An isolation bag for morcellation provides the best specimen containment, according to a study presented at AAGL.
An isolation bag for morcellation provides the best specimen containment, according to a study presented at AAGL. In an effort to help establish best practices for patient safety during morcellation procedures, James A. Greenberg, MD, led a team of researchers in a pilot study testing techniques for contained tissue extraction (CTE), looking for evidence of bag integrity and failure.
Dr. Greenberg presented the results of the study during an open communications session at the 43rd AAGL Global Congress on Minimally Invasive Gynecology on Wednesday, November 14.
Dr. Greenberg is Chief, Division of Gynecology, Brigham & Women’s Faulkner Hospital, and Associate Professor, Harvard Medical School, Boston, Massachusetts.
Indigo carmine-stained tissue being extracted from within an insuflated bag
He and a team of colleagues evaluated the risk of leakage and tissue dissemination with 3 in-bag morcellation (IBM) techniques. In a hospital simulation lab, they stained beef tongue specimens with indigo-carmine dye and morcellated them with varying techniques under laparoscopic guidance within a plastic box trainer.
The techniques were a stitched-sealed rip-stop nylon bag with a multi-port approach; an isolation bag with a multiport approach; and an isolation bag with a single-site approach. Open tissue morcellation was performed as a control. Visual evidence of spilled tissue or dye was recorded, and fluid washings from the box trainer were sent for cytologic analysis.

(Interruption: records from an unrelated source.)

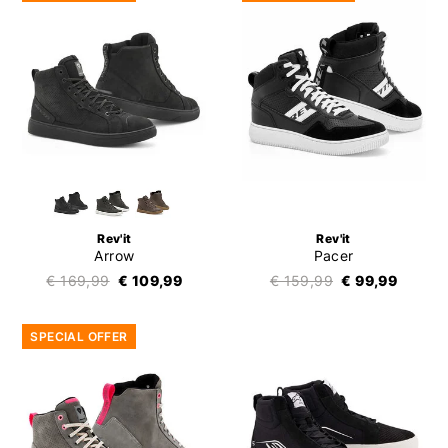
Rev'it
Rev'it
Arrow
Pacer
€ 169,99
€ 109,99
€ 159,99
€ 99,99
SPECIAL OFFER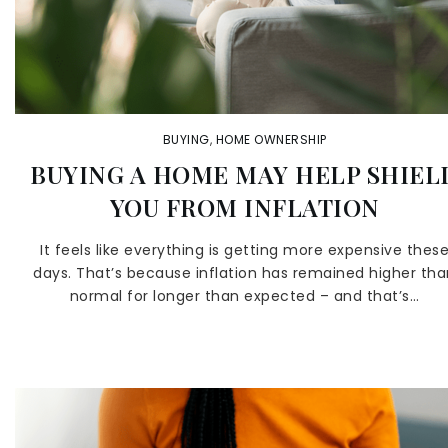
BUYING
,
HOME OWNERSHIP
BUYING A HOME MAY HELP SHIEL
YOU FROM INFLATION
It feels like everything is getting more expensive thes
days. That’s because inflation has remained higher th
normal for longer than expected – and that’s…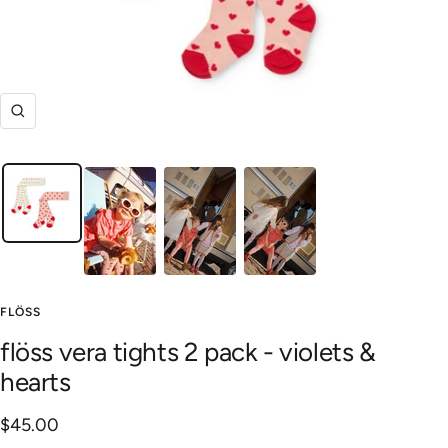
Zoom
FLÖSS
flöss vera tights 2 pack - violets &
hearts
Sale
$45.00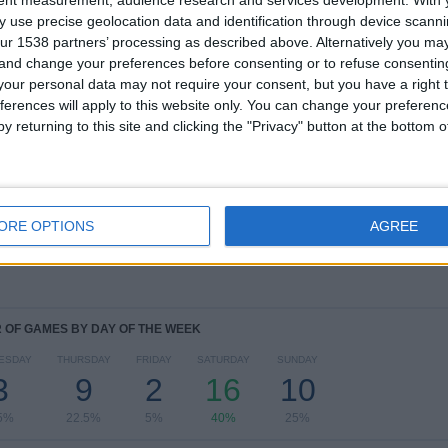
TOTAL
MAXIMUM
TOTAL
 use precise geolocation data and identification through device scanni
1
6
14
ur 1538 partners’ processing as described above. Alternatively you m
 and change your preferences before consenting or to refuse consentin
COMPETITIONS
VS Avai
OPPONENTS
our personal data may not require your consent, but you have a right t
ferences will apply to this website only. You can change your preferen
RANKING BY COMPETITIONS
y returning to this site and clicking the "Privacy" button at the bottom
Campeonato Catarinense
40 (100%)
View full ranking
ORE OPTIONS
AGREE
OF GAMES BY DAY OF THE WEEK
ESDAY
THURSDAY
FRIDAY
SATURDAY
SUNDAY
3
9
2
16
10
5%
22.5%
5%
40%
25%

Four trials of each contained morcellation method were performed and compared to the open morcellation control. Dye spill was noted in only 1 of the 12 contained morcellation trials, whereas spillage was visualized from a seam in 1 of the 4 stitched-sealed rip-stop nylon bags with high insufflation pressure-even prior to morcellation of the specimen.

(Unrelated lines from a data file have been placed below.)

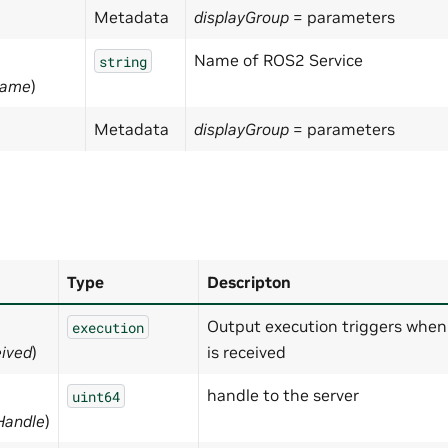
Metadata
displayGroup
= parameters
Name of ROS2 Service
string
Name
)
Metadata
displayGroup
= parameters
Type
Descripton
Output execution triggers when
execution
ived
)
is received
handle to the server
uint64
Handle
)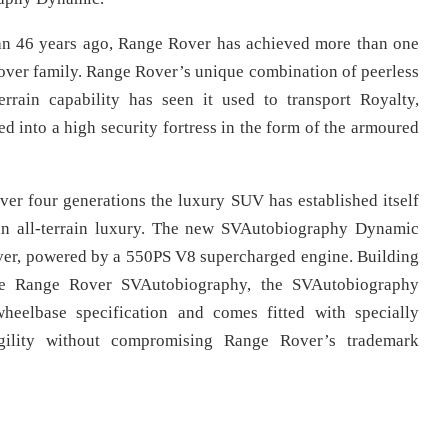
han 46 years ago, Range Rover has achieved more than one
 Rover family. Range Rover’s unique combination of peerless
errain capability has seen it used to transport Royalty,
d into a high security fortress in the form of the armoured
er four generations the luxury SUV has established itself
e in all-terrain luxury. The new SVAutobiography Dynamic
ver, powered by a 550PS V8 supercharged engine. Building
ase Range Rover SVAutobiography, the SVAutobiography
heelbase specification and comes fitted with specially
agility without compromising Range Rover’s trademark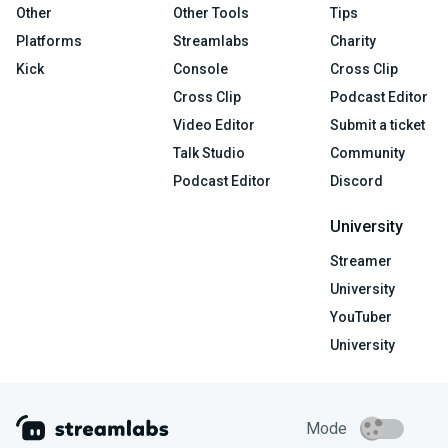
Other
Other Tools
Tips
Platforms
Streamlabs
Charity
Kick
Console
Cross Clip
Cross Clip
Podcast Editor
Video Editor
Submit a ticket
Talk Studio
Community
Podcast Editor
Discord
University
Streamer
University
YouTuber
University
Mode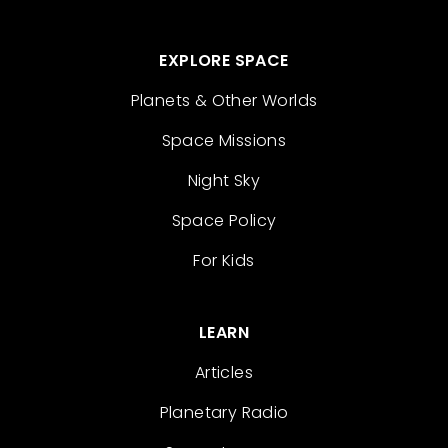
EXPLORE SPACE
Planets & Other Worlds
Space Missions
Night Sky
Space Policy
For Kids
LEARN
Articles
Planetary Radio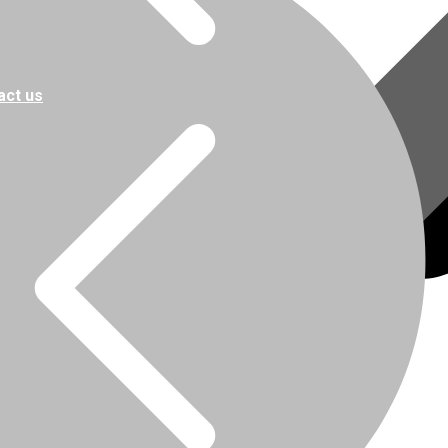
act us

The only trial that resulted in gross tissue chips apparent in the box trainer following morcellation was in the open morcellation washings and the washings from the trial with dye spill. Muscle cells were not seen cytologically in any of the other samples.
Simulation model setup using a plastic storage bin
Dr. Greenberg noted that further studies are needed to corroborate the findings in vivo, and to evaluate use of alternate bag options for specimen containment. In an interview, Dr. Greenberg, who is product reviewer for Contemporary OB/GYN, told the magazine, “Our group is focused on finding the safest technological alternatives for our patients. Part of that commitment involves evaluating our clinical initiatives in the lab. We created this simulation model as a first step in helping us to better evaluate CTE technologies as they evolve.”
Greenberg JA, Cohen SL, Wang KC, et al. Risk of leakage and tissue dissemination with various in-bag morcellation (IBM) techniques: in vitro pilot study. Paper presented at: 43rd AAGL Global Congress; November 2014; Vancouver, Canada.